La scuola era fatta di poche stanze.
La disciplina era pretesa e imposta con coerenza. Si usciva dall'aula per l'intervallo, o alla fine
delle lezioni, solo in fila chiusa. E allo stesso modo si rientrava. Se un alunno o un'alunna osava
opporsi a quell'ordine, o non rispettava le regole in altro modo, veniva subito punito con la
bacchetta.
Oggi sarebbe impensabile e porterebbe di sicuro a una denuncia contro l'insegnante. A noi, allora,
non ha fatto male.
D'inverno le aule venivano riscaldate con una stufa a coke. Negli inverni molto rigidi la resa del
riscaldamento arrivava spesso al limite, così nostra madre ci mandava a scuola con un capo in più.
Lo chiamavamo panciotto ed era in realtà un maglione senza maniche di lana spessa, da portare sotto
i vestiti veri e propri. Per i piedi c'era anche un secondo paio di calze, che però spesso non
bastava a tenerli caldi sul pavimento gelido per tutte le ore di lezione. Allora non vedevamo l'ora
di riscaldarci i piedini, finita la scuola, nel forno della stufa di cucina.
L'inverno per noi bambini era spesso affascinante, ma in quel periodo soffrivamo anche il freddo
spietato della nostra camera da letto non riscaldata e i letti umidi. Con il gelo forte, fiori di
ghiaccio dalle forme meravigliose decoravano le nostre finestre a vetro singolo.

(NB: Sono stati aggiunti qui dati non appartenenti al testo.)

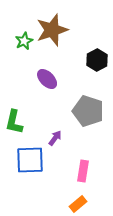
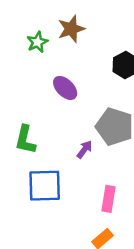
brown star: (52, 30) -> (71, 29), size x0.7
purple arrow: (55, 138) -> (84, 149), moved

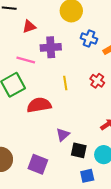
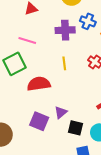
purple cross: (51, 47) -> (65, 30), moved
purple square: (38, 164) -> (39, 121), moved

E il gelo, negli inverni di allora, non mancava mai.
Anche le grandi nevicate non erano l'eccezione, ma la regola.
Per rendere un po' più sopportabile a noi bambini l'infilarsi in letti freddi e resi umidi
dall'umidità, nostro padre scaldava dei mattoni nel forno che poi, avvolti in asciugamani, venivano
messi sotto le coperte. Siccome dormivamo in tre in un letto, ognuno voleva naturalmente stare in
mezzo, perché lì, grazie al mattone, era più caldo. Il «riscaldamento» veniva poi spinto verso i
nostri piedi freddi, dove a turno ci scaldavamo i piedini.

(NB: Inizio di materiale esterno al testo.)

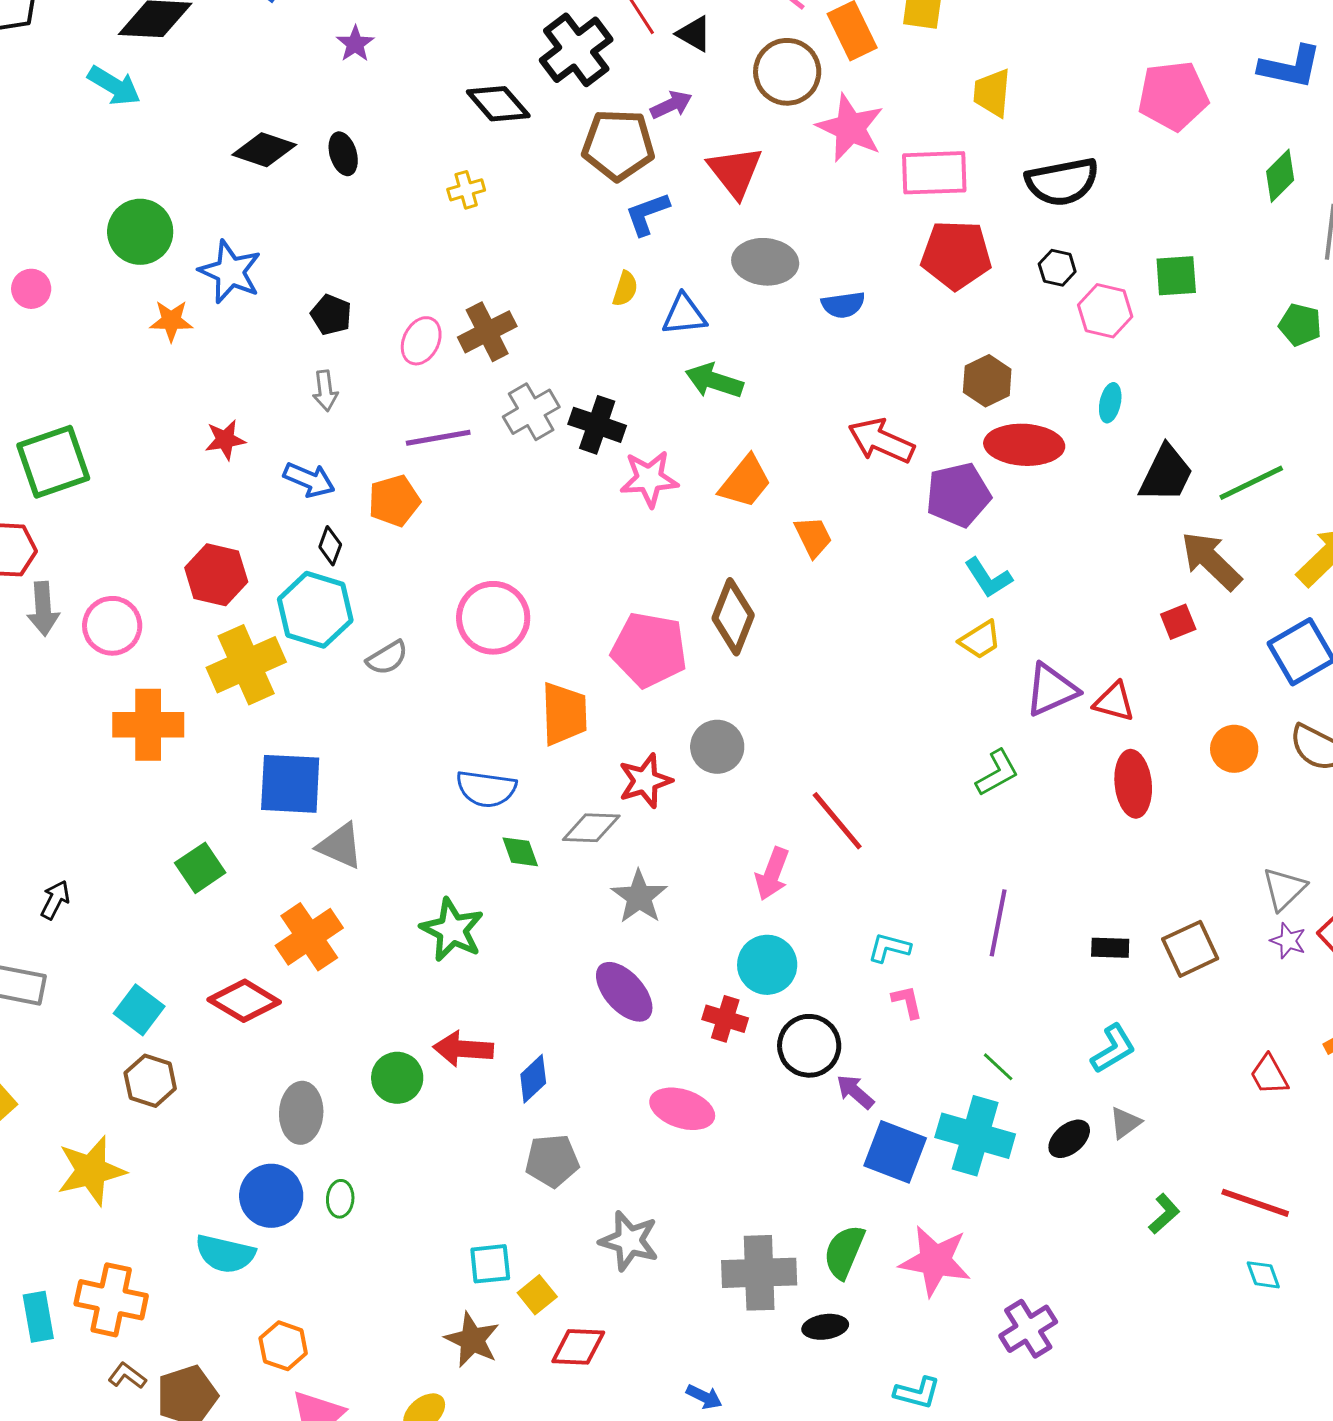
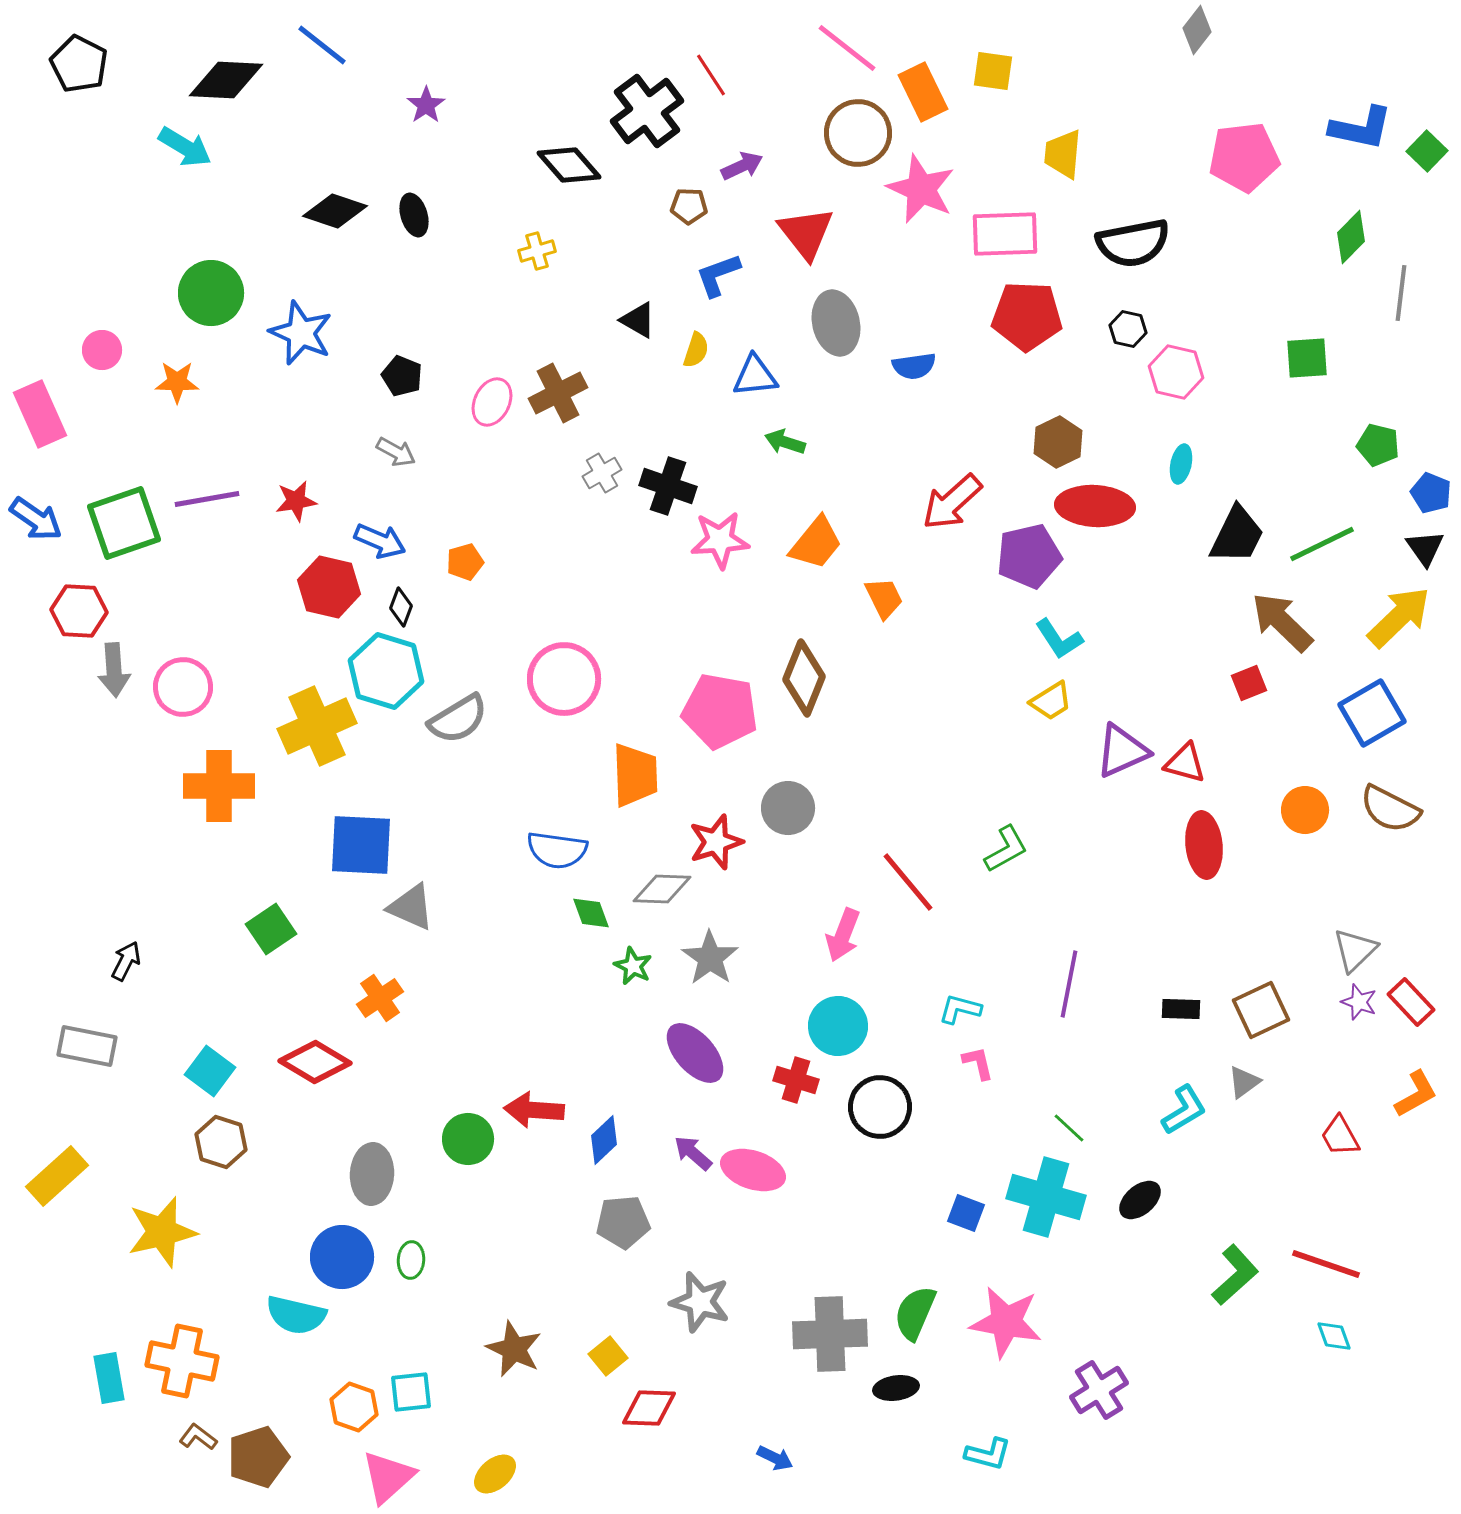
black triangle: (694, 34) -> (638, 320), moved
brown pentagon: (618, 145) -> (689, 206), size x0.5
gray ellipse: (765, 262) -> (836, 323), turned 72
green square: (1176, 276) -> (1307, 358), moved
orange star: (171, 321) -> (177, 382), moved
green pentagon: (1300, 325) -> (1378, 445), moved
green arrow: (714, 381) -> (785, 442), size x0.7
gray arrow: (325, 391) -> (396, 452), turned -54
gray cross: (531, 412) -> (602, 473), size x0.7
purple line: (438, 438) -> (207, 499), moved
red arrow: (881, 441) -> (952, 502), turned -66
orange pentagon: (394, 501) -> (465, 562), size x0.7
red hexagon: (216, 575) -> (329, 587), moved
gray semicircle: (387, 658) -> (458, 719), size x1.4
green L-shape: (997, 773) -> (1006, 849), moved
green star: (452, 930) -> (633, 966), moved, size x0.6
orange cross: (309, 937) -> (380, 998), size x0.7
purple arrow: (855, 1092) -> (693, 1153), moved
gray triangle: (1125, 1123) -> (1244, 1082), moved
blue square: (895, 1152) -> (966, 1213), size x0.6
green L-shape: (1164, 1214) -> (1235, 1275), size x1.5
cyan square: (490, 1264) -> (411, 1392), moved
brown star: (472, 1340) -> (514, 1349), moved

All'inizio finiva sempre in una piccola zuffa.
E non passava molto prima che il calore del mattone si esaurisse. Fino ad allora, però, avevamo già
superato la fase peggiore. Stretti l'uno all'altro, prima o poi ci addormentavamo. Alzarsi dal
lettino ormai caldo e accogliente per entrare nella stanza gelida era la tortura successiva.
Tremando di freddo, con il fiato che gelava, ci infilavamo nei vestiti altrettanto gelidi.
Di solito nostro padre aveva già acceso la stufa in cucina, così ci raccoglievamo tutti intorno per
riscaldarci almeno un poco.
Anche se questi non erano i ricordi più piacevoli della nostra infanzia, l'inverno aveva pure i suoi
lati belli. Per esempio le battaglie a palle di neve, i pupazzi di neve o le discese in slitta.
La Frisia orientale è una terra estremamente piatta.
Per questo si dice che già di mercoledì si vede chi verrà in visita la domenica.
L'unica possibilità per una discesa con le slitte era per noi il vecchio cimitero, accanto
all'imponente chiesa di Ludgeri. Quel cimitero era una collina enorme con alberi secolari e lapidi
inclinate. L'ultima sepoltura vi era avvenuta più di 200 anni prima. Sarebbe la scenografia perfetta
per un film dell'orrore. Di giorno osavamo entrare in quel luogo inquietante. Un tempo, però, per
noi bambini era una vera prova di coraggio attraversare quella collina sinistra, con le sue tombe in
parte in rovina e gli alberi cresciuti in modo bizzarro, all'imbrunire.